Anjing suka menjilat. Bukan hanya menjilati badannya sendiri, anjing juga suka menjilati anjing lain, bahkan manusia, terutama pemiliknya. Banyak yang menghubungkan jilatan anjing, terutama saat anjing menjilati pemilik atau orang-orang yang dikenalnya, sebagai ungkapan sayang. Karena itu biasanya para penyayang anjing cenderung tidak keberatan bahkan merasa senang dijilati anjing kesayangannya.

Apakah ungkapan sayang merupakan satu-satunya alasan anjing menjilat? Adakah hal-hal lain yang juga bisa menjadi alasan kenapa anjing menjilat? Simak beberapa alasan dibalik jilatan anjing yang perlu anda ketahui.

Rasa Enak

Sama seperti manusia, bagi anjing lidah juga merupakan alat pengecap yang membawa sensasi rasa menuju otaknya. Itu makanya mungkin anda sering melihat anjing masih menjilati mangkuk makannya meskipun sudah licin tak bersisa, menjilati lantai yang sempat kena tumpahan makanan, atau meja yang baru saja digunakan untuk bersantap. Dalam hal ini anjing menjilat karena rasa enak. Tapi tahukah anda bahwa anjing juga bisa menjilati kita untuk alasan yang sama? Selain butir-butir kecil sisa makanan yang mungkin masih menempel di badan kita, lidah anjing juga bisa mengecap rasa asin dari keringat di kulit kita.

Bersih Bersih

Mungkin anda berfikir anjing cenderung jorok. Bagaimana tidak, anda mungkin sering mengalami kejadian anjing mengotori lantai bahkan sofa karena dia langsung berlari masuk rumah setelah bermain di halaman.
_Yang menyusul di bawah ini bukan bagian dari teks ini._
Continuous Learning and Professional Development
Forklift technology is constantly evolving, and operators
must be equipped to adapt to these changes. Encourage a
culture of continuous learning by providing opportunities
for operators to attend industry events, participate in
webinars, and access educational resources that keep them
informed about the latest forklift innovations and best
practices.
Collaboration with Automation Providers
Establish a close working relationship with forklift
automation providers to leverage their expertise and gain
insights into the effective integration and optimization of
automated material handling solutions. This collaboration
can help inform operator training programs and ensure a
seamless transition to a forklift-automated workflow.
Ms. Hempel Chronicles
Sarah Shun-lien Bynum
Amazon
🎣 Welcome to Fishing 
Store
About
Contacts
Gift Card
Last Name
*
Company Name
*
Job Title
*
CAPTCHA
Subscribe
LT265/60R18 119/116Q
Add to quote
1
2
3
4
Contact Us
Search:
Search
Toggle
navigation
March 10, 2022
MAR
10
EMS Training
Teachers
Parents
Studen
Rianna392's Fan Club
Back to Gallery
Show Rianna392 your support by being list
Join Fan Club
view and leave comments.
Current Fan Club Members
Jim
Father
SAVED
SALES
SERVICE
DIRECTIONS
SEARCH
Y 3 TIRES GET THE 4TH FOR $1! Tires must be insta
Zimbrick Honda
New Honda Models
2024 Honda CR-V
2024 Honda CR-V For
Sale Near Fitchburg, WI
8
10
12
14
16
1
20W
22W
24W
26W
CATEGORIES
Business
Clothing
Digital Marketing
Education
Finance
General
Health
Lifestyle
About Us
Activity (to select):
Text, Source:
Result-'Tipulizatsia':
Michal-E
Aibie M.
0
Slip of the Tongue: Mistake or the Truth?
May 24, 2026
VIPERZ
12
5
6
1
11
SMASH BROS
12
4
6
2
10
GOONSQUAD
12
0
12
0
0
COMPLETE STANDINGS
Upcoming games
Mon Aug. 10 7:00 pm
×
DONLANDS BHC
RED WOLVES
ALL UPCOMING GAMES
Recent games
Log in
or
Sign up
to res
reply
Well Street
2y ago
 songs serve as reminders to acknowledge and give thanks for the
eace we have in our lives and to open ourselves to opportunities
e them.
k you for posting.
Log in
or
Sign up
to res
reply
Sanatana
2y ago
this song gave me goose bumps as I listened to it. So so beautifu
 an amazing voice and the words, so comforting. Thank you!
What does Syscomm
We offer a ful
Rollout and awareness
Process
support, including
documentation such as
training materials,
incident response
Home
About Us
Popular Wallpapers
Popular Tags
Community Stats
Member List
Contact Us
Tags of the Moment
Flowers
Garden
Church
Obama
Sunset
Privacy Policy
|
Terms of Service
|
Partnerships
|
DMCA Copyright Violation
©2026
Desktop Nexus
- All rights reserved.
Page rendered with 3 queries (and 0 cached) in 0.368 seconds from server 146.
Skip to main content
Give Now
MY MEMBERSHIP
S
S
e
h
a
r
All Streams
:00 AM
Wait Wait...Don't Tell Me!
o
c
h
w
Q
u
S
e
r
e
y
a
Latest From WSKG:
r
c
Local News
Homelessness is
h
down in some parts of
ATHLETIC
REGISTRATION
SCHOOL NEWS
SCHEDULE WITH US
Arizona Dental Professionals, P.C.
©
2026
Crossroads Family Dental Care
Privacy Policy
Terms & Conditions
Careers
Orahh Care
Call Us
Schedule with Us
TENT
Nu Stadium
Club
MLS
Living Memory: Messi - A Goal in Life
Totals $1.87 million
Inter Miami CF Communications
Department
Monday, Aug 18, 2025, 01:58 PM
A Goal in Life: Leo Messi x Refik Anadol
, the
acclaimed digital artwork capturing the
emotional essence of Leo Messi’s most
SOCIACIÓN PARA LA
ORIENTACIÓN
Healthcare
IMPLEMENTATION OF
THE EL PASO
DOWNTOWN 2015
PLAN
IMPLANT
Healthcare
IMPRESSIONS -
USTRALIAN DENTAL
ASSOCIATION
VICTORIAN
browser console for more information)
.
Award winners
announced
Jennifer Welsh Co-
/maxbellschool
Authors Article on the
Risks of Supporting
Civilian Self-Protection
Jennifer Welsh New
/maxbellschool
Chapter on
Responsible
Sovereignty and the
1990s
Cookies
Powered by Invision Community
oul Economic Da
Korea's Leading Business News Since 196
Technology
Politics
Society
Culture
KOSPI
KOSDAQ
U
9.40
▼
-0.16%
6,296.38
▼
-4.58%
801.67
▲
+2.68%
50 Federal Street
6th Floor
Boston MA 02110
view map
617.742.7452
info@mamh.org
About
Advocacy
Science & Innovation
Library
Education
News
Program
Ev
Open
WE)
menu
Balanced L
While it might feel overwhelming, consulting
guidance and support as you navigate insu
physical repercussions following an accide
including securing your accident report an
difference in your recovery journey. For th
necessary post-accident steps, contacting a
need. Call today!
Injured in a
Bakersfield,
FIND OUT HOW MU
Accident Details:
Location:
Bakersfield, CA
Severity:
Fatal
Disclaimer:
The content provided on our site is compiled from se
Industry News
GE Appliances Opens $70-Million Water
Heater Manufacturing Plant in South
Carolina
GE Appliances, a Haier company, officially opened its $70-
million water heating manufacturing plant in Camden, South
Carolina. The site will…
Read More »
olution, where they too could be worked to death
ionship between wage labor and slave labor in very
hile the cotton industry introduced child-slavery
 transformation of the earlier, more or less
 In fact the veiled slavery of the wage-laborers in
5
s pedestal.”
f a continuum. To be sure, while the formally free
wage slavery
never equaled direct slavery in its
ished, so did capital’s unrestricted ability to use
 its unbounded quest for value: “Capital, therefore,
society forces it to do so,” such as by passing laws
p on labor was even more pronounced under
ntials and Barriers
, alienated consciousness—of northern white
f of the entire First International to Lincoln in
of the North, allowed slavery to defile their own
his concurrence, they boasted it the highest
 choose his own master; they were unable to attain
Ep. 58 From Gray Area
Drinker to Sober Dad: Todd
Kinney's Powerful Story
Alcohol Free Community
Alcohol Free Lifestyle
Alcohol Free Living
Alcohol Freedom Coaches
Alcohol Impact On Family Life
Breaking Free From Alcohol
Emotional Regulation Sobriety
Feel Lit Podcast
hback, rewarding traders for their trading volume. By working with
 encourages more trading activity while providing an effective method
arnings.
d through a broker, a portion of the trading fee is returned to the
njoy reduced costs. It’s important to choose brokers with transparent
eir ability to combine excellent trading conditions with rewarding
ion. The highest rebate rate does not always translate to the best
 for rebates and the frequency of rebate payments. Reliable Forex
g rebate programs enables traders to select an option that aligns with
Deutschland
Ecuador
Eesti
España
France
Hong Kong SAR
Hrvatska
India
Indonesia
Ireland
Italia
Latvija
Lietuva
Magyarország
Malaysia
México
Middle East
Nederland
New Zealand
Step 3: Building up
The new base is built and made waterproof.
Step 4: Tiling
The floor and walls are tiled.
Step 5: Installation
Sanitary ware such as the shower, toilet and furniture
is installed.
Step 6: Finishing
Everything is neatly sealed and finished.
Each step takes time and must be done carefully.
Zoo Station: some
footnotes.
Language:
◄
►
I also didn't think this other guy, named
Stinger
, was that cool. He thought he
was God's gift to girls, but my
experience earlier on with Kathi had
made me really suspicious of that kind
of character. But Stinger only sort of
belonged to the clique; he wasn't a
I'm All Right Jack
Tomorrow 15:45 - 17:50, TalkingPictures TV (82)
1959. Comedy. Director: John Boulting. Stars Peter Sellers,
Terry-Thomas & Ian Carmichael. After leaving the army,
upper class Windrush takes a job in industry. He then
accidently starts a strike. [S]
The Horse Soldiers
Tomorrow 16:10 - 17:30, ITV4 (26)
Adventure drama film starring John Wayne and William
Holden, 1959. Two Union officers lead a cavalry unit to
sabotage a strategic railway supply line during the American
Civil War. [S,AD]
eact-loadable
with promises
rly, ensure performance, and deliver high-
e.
Tapi kenyataannya anjing juga sering nampak menjilati tubuhnya sendiri untuk bersih-bersih, sama dengan kucing yang saking rajinnya membersihkan diri dengan lidahnya sampai muncul istilah “mandi kucing” di kalangan manusia. Selain untuk dirinya sendiri, anjing dan kucing juga sering nampak menjilati sesamanya untuk tujuan yang sama. Jadi jangan heran kalau anjing menjilati kita untuk alasan yang sama.

Penyembuhan

Ludah anjing mengandung enzim yang mampu membunuh bakteri. Karena itu anjing punya kecenderungan alamiah untuk menjilati luka. Tanpa disadarinya perilaku ini juga membantu membersihkan kotoran dan sel-sel kulit mati dari lukanya. Kadang-kadang saking bersemangatnya menjilati luka, anjing justru membuat luka yang sudah hampir sembuh justru terbuka kembali.

Stress

Meskipun kebiasaan menjilat pada anjing memang merupakan hal yang biasa, tetapi jika dilakukan secara berlebihan bisa jadi merupakan ekspresi perasaan yang tidak nyaman, seperti ketakutan dan stress. Pastinya kita tahu bahwa seperti halnya pada manusia, stress pada anjing juga bisa membawa pengaruh buruk baik pada perilaku maupun kesehatan fisiknya. Jadi perilaku sederhana ini juga bisa menjadi indikasi atas hal serius dan karenanya perlu kita perhatikan.

Komunikasi

Jilatan juga merupakan cara anjing berkomunikasi, selain hal lain seperti gonggongan. Mungkin anda sering melihat anjing yang baru pertama kali bertemu saling mencium, saling menjilat lalu mulai bermain bersama. Pesannya dalam bahasa manusia bisa jadi “Aku suka sama kamu.” atau mungkin “Kita berteman ya!”. Selain dengan sesamanya, anjing juga menggunakan cara berkomunikasi yang sama dengan manusia. Jadi kalau anjing anda menjilat dengan intensitas yang berbeda, cobalah mulai berfikir dan mengamati, karena mungkin ada hal yang dia perlukan, misalnya air minumnya habis, atau pintu tertutup sehingga dia tidak bisa bermain di halaman.

Rasa Sayang

Ungkapan sayang memang merupakan alasan utama anjing menjilat. Dengan menjilat tuannya untuk mengungkapkan rasa sayang, tubuh anjing secara alami melepas hormon endorphin yang membuatnya merasa nyaman. Sayangnya banyak pemilik anjing merasa tidak nyaman.

Sebetulnya menghentikan kebiasaan ini juga tidak terlalu sulit jika anda memang tidak menyukainya. Abaikan dan tinggalkan dia setiap kali dia mulai menjilat. Dengan demikian dia akan belajar bahwa setiap kali dia menjilat anda akan pergi meninggalkannya dan lama-lama tidak melakukannya lagi. Itu kalau anda memang benar-benar tidak suka dan tega melakukannya.